Problem requirements – Below are some records; find each line that carries the word "arrival" and copy it.

Data shown –
——

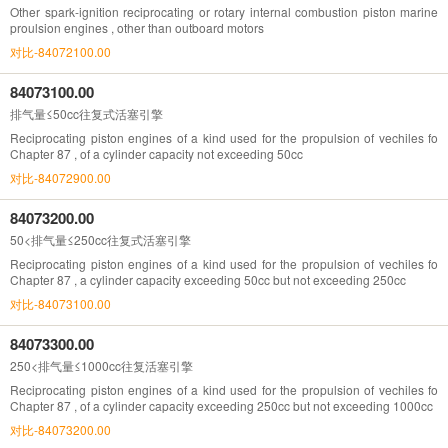
Other spark-ignition reciprocating or rotary internal combustion piston marine
proulsion engines , other than outboard motors
对比-84072100.00
84073100.00
排气量≤50cc往复式活塞引擎
Reciprocating piston engines of a kind used for the propulsion of vechiles fo
Chapter 87 , of a cylinder capacity not exceeding 50cc
对比-84072900.00
84073200.00
50<排气量≤250cc往复式活塞引擎
Reciprocating piston engines of a kind used for the propulsion of vechiles fo
Chapter 87 , a cylinder capacity exceeding 50cc but not exceeding 250cc
对比-84073100.00
84073300.00
250<排气量≤1000cc往复活塞引擎
Reciprocating piston engines of a kind used for the propulsion of vechiles fo
Chapter 87 , of a cylinder capacity exceeding 250cc but not exceeding 1000cc
对比-84073200.00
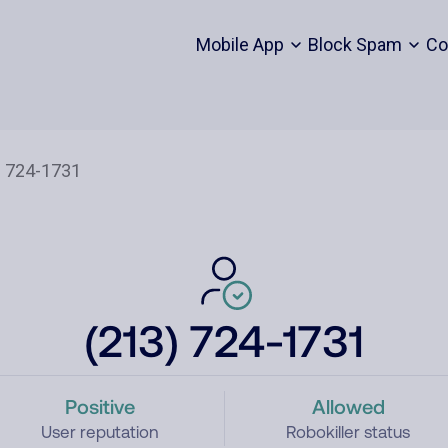
Mobile App
Block Spam
Co
(213) 724-1731
Positive
Allowed
User reputation
Robokiller status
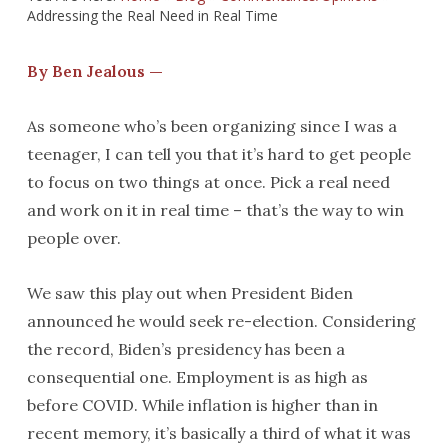
Addressing the Real Need in Real Time
By Ben Jealous —
As someone who’s been organizing since I was a
teenager, I can tell you that it’s hard to get people
to focus on two things at once. Pick a real need
and work on it in real time – that’s the way to win
people over.
We saw this play out when President Biden
announced he would seek re-election. Considering
the record, Biden’s presidency has been a
consequential one. Employment is as high as
before COVID. While inflation is higher than in
recent memory, it’s basically a third of what it was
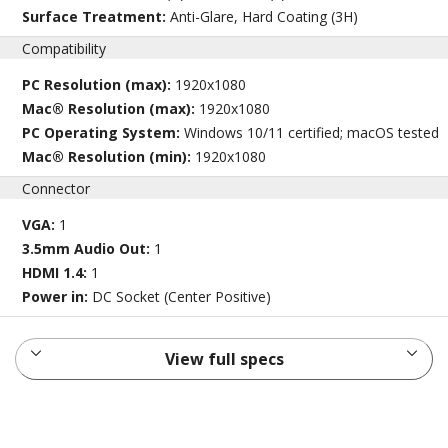
Surface Treatment:
Anti-Glare, Hard Coating (3H)
Compatibility
PC Resolution (max):
1920x1080
Mac® Resolution (max):
1920x1080
PC Operating System:
Windows 10/11 certified; macOS tested
Mac® Resolution (min):
1920x1080
Connector
VGA:
1
3.5mm Audio Out:
1
HDMI 1.4:
1
Power in:
DC Socket (Center Positive)
View full specs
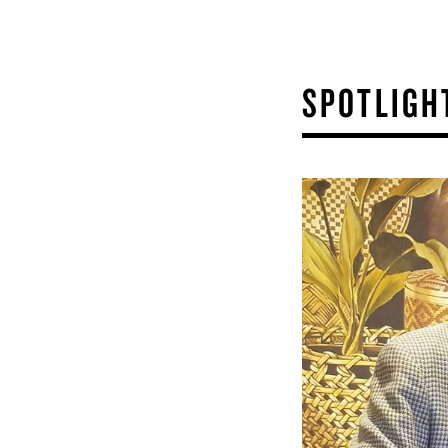
SPOTLIGH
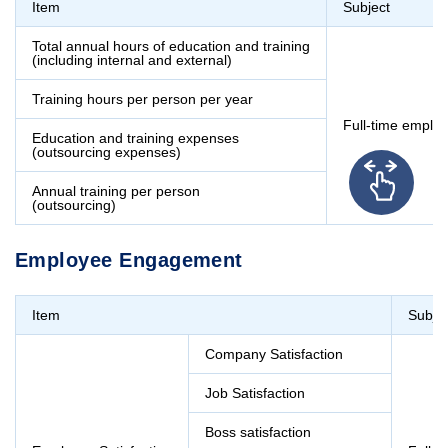
Item
Subject
Total annual hours of education and training
(including internal and external)
Training hours per person per year
Full-time emplo
Education and training expenses
(outsourcing expenses)
Annual training per person
(outsourcing)
Employee Engagement
Item
Subje
Company Satisfaction
Job Satisfaction
Boss satisfaction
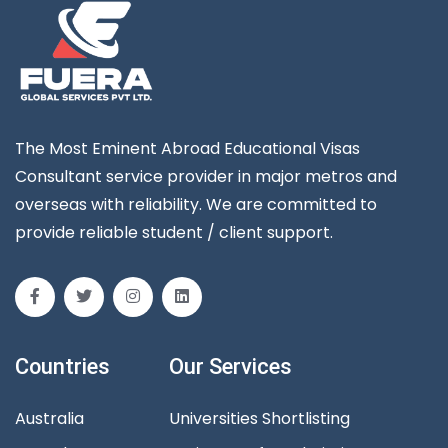
The Most Eminent Abroad Educational Visas
Consultant service provider in major metros and
overseas with reliability. We are committed to
provide reliable student / client support.
Countries
Our Services
Australia
Universities Shortlisting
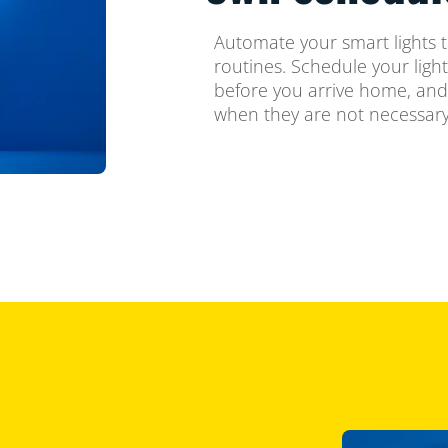
Automate your smart lights t
routines. Schedule your ligh
before you arrive home, and
when they are not necessary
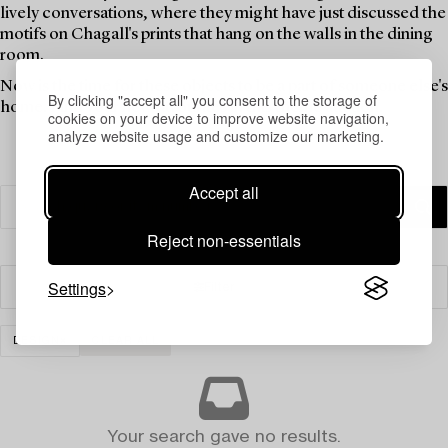
lively conversations, where they might have just discussed the
motifs on Chagall's prints that hang on the walls in the dining
room.
Now is the time for these objects to be a part of someone else's
By clicking "accept all" you consent to the storage of
home. Find your new favourites in this theme auction.
cookies on your device to improve website navigation,
analyze website usage and customize our marketing.
Accept all
Reject non-essentials
Settings
Filter
DESIGN
CLEAR ALL
Your search gave no results.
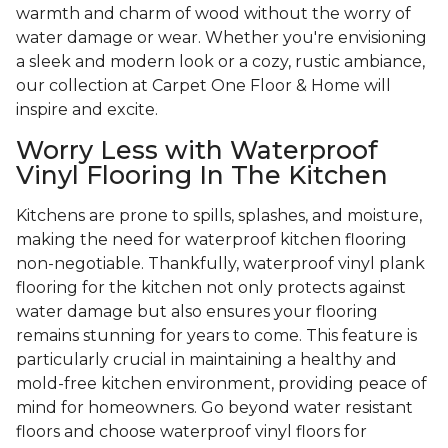
warmth and charm of wood without the worry of
water damage or wear. Whether you're envisioning
a sleek and modern look or a cozy, rustic ambiance,
our collection at Carpet One Floor & Home will
inspire and excite.
Worry Less with Waterproof
Vinyl Flooring In The Kitchen
Kitchens are prone to spills, splashes, and moisture,
making the need for waterproof kitchen flooring
non-negotiable. Thankfully, waterproof vinyl plank
flooring for the kitchen not only protects against
water damage but also ensures your flooring
remains stunning for years to come. This feature is
particularly crucial in maintaining a healthy and
mold-free kitchen environment, providing peace of
mind for homeowners. Go beyond water resistant
floors and choose waterproof vinyl floors for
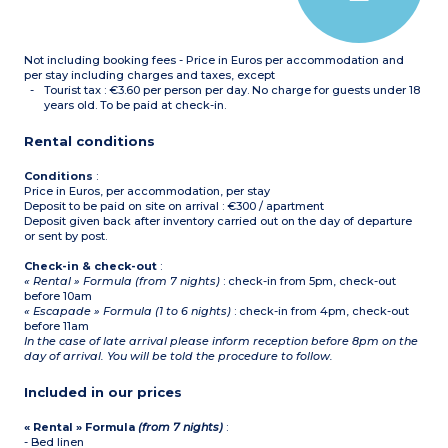
Bathroom or shower room
with toilet (shower for
apartments adapted for
guests with disabilities),
Not including booking fees - Price in Euros per accommodation and
hair dryer
per stay including charges and taxes, except
Tourist tax : €3.60 per person per day. No charge for guests under 18
years old. To be paid at check-in.
Rental conditions
Conditions
:
Price in Euros, per accommodation, per stay
Deposit to be paid on site on arrival : €300 / apartment
Deposit given back after inventory carried out on the day of departure
or sent by post.
Check-in & check-out
:
« Rental » Formula (from 7 nights)
: check-in from 5pm, check-out
before 10am
« Escapade » Formula (1 to 6 nights)
: check-in from 4pm, check-out
before 11am
In the case of late arrival please inform reception before 8pm on the
day of arrival. You will be told the procedure to follow.
Included in our prices
« Rental » Formula
(from 7 nights)
:
- Bed linen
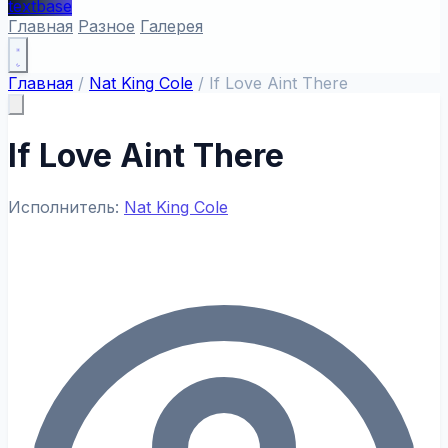
textbase
Главная
Разное
Галерея
Главная
/
Nat King Cole
/
If Love Aint There
If Love Aint There
Исполнитель:
Nat King Cole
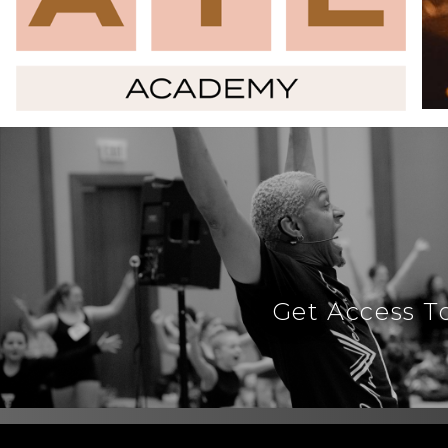
Get Access T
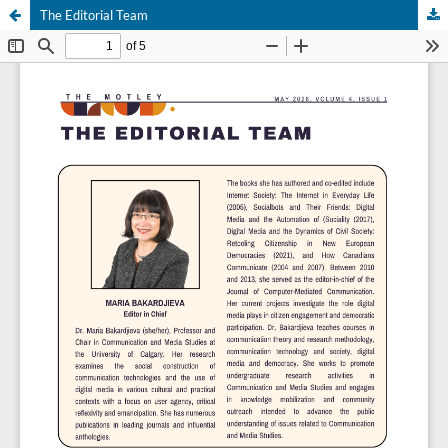
The Editorial Team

——

Answer below –
Deposit to be paid on site on arrival : €300 / apartment
In the case of late arrival please inform reception before 8pm on the
day of arrival. You will be told the procedure to follow.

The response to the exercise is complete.